I would usually make at least a 3 litre starter for a 25 litre batch of wort. Maybe a drop of olive oil and yeast nutrient in the starter if not currently using it.

Flashback to Sept 2005. I note that it took a few days to kick off at 10°C , but was sooo worth it!

I think I still have that same culture of W2278.

Les


----------



## Black n Tan (7/5/14)

Dave70 said:


> I shake the starter (no stir plate yet), and oxygenate the wort with an air stone.
> All the same, should make no difference as to whether the yeast fires or not.
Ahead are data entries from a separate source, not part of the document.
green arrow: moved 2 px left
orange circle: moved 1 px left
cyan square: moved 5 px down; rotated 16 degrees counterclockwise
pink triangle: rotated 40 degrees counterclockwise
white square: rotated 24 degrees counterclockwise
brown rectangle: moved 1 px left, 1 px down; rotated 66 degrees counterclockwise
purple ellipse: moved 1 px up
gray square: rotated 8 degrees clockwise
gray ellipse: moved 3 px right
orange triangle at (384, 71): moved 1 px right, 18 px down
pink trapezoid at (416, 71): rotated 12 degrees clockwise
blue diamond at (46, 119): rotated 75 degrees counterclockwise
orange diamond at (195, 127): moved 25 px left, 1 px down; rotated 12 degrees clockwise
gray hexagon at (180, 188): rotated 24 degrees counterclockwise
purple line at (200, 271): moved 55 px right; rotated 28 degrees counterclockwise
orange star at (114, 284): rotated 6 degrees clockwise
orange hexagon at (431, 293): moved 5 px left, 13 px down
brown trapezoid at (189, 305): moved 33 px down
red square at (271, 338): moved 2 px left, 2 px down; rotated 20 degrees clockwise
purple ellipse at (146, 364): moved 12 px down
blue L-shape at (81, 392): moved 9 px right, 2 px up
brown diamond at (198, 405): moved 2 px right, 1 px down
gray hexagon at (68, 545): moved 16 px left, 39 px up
It can make a difference to the lag phase. I think a 2L starter with intermittent shaking is not giving you enough yeast and consequently the lag phase is extended. A stir plate really helps for making big healthy lager starters.


----------



## TheWiggman (7/5/14)

The more I read of this sort of stuff the more I'm realising a stir plate is almost necessary for a lager.

Dave, I recently did my first lager at 13°C in 23l of wort. I stepped up to 2l in 3 steps and I regularly stirred by hand. It kicked off after 24h but took 3 weeks to finish, including temp raising. I'm guessing when yours gets going it'll probably take a long time to finish as well.
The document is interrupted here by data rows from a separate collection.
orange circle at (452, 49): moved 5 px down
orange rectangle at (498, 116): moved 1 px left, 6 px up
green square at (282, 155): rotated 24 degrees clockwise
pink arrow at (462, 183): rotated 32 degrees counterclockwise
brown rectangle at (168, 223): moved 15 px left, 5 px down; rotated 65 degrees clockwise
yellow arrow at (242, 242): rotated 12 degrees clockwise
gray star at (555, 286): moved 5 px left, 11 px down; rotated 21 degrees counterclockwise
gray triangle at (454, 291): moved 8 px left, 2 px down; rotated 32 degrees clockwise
I'm going to invest in a stir plate before I do my next lager. Join my team. Beat impatience.


----------



## mje1980 (7/5/14)

Did you chill the yeast starter to pitching temp as well as the cube?.


----------



## Dave70 (7/5/14)

mje1980 said:


> Did you chill the yeast starter to pitching temp as well as the cube?.



No.
No I didn't...

Wort was at 10, but the starter would have been more like 17 or there about. 

Oops..


----------



## mje1980 (7/5/14)

Probably shocked the yeast. I make a big starter ( 3-4 litres of dependant ) then when it's done, whack it in the ferm fridge with the cube overnight. Then when I pitch, both starter and cube are at same temp. Done this the last few lagers, and they have been my best lagers by far. 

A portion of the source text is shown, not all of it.